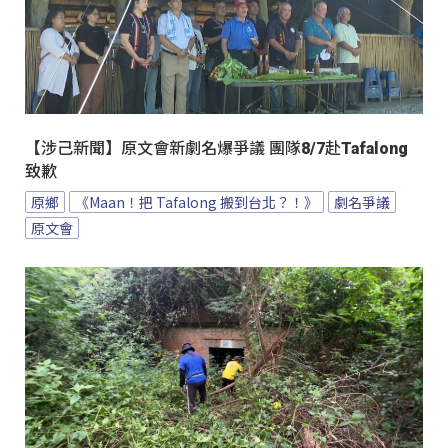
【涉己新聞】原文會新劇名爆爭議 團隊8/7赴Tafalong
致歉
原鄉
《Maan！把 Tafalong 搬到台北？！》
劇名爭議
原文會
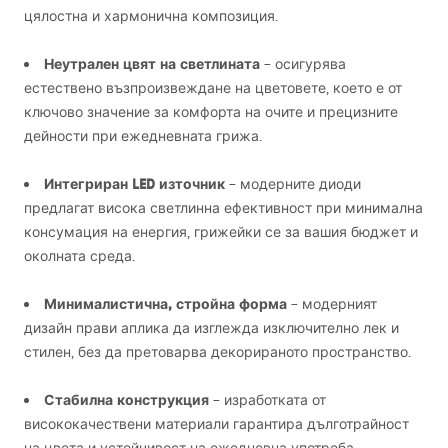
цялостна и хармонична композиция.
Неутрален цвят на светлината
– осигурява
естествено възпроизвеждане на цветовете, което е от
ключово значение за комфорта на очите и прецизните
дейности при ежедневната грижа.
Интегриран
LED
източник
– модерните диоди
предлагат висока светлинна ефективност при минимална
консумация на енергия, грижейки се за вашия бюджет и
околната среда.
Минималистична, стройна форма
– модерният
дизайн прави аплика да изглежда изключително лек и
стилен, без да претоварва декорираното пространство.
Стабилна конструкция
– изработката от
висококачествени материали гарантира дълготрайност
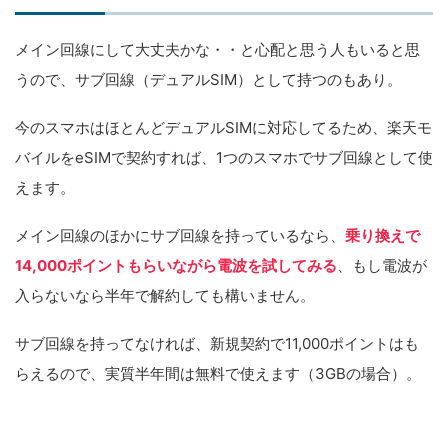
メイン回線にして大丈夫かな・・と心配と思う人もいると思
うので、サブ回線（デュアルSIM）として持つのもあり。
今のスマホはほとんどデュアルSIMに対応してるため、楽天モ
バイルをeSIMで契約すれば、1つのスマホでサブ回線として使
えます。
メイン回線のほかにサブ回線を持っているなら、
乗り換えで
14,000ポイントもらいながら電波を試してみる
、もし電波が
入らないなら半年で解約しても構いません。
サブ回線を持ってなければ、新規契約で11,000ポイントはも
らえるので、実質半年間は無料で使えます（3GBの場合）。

☆ ☆ ☆ ☆ ☆

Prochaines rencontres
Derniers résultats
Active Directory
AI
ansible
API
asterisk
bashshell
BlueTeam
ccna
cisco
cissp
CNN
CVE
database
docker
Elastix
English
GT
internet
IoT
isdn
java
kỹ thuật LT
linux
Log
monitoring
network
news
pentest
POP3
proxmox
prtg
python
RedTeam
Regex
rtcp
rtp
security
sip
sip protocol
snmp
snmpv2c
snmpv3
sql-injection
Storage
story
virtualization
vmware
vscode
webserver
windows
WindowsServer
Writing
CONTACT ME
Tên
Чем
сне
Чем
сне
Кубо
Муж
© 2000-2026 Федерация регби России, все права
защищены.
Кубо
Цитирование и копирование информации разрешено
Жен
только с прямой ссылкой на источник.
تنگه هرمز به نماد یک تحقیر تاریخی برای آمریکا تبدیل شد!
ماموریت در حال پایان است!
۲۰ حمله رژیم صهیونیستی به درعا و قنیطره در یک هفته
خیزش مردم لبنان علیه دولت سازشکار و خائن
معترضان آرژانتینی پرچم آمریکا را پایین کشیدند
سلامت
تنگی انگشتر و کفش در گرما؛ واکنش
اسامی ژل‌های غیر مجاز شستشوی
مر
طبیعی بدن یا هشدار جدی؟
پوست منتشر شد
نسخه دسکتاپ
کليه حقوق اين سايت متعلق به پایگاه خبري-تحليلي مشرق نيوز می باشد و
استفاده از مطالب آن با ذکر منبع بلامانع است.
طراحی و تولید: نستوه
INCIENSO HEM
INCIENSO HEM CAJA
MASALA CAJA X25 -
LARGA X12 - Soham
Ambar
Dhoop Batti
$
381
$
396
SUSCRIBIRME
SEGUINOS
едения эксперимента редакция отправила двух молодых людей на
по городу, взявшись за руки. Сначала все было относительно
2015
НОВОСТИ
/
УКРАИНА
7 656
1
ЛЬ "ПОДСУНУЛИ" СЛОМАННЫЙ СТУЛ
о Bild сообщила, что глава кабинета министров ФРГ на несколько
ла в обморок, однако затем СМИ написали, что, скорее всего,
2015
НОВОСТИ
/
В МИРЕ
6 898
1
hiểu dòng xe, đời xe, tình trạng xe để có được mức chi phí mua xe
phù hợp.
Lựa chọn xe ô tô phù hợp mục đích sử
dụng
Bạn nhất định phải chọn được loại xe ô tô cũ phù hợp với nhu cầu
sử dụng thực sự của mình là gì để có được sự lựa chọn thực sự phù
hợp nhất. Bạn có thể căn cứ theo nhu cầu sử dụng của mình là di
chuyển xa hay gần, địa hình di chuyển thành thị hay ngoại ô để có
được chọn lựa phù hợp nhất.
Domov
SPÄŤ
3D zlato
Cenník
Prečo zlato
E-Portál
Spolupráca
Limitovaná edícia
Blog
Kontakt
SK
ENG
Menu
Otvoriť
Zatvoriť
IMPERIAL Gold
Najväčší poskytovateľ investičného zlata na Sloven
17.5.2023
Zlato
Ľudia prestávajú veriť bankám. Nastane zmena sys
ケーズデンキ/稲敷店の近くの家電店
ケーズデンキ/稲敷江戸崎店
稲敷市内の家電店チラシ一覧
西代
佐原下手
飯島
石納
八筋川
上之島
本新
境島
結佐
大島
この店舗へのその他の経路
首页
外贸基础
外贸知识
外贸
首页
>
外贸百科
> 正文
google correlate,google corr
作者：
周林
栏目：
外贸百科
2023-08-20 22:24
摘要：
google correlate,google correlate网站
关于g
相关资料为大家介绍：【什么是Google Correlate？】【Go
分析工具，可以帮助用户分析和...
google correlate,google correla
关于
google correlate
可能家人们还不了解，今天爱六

☆ ☆ ☆ ☆ ☆

_WORK INSTRUCTION_
In the listing above, find the line containing "ケーズデンキ/稲敷店の近くの家電店" and the line containing "可能家人们还不了解，今天爱六", then retype both and every line between them exactly, with nothing else.

_ANSWER TO THE PROBLEM_
ケーズデンキ/稲敷店の近くの家電店
ケーズデンキ/稲敷江戸崎店
稲敷市内の家電店チラシ一覧
西代
佐原下手
飯島
石納
八筋川
上之島
本新
境島
結佐
大島
この店舗へのその他の経路
首页
外贸基础
外贸知识
外贸
首页
>
外贸百科
> 正文
google correlate,google corr
作者：
周林
栏目：
外贸百科
2023-08-20 22:24
摘要：
google correlate,google correlate网站
关于g
相关资料为大家介绍：【什么是Google Correlate？】【Go
分析工具，可以帮助用户分析和...
google correlate,google correla
关于
google correlate
可能家人们还不了解，今天爱六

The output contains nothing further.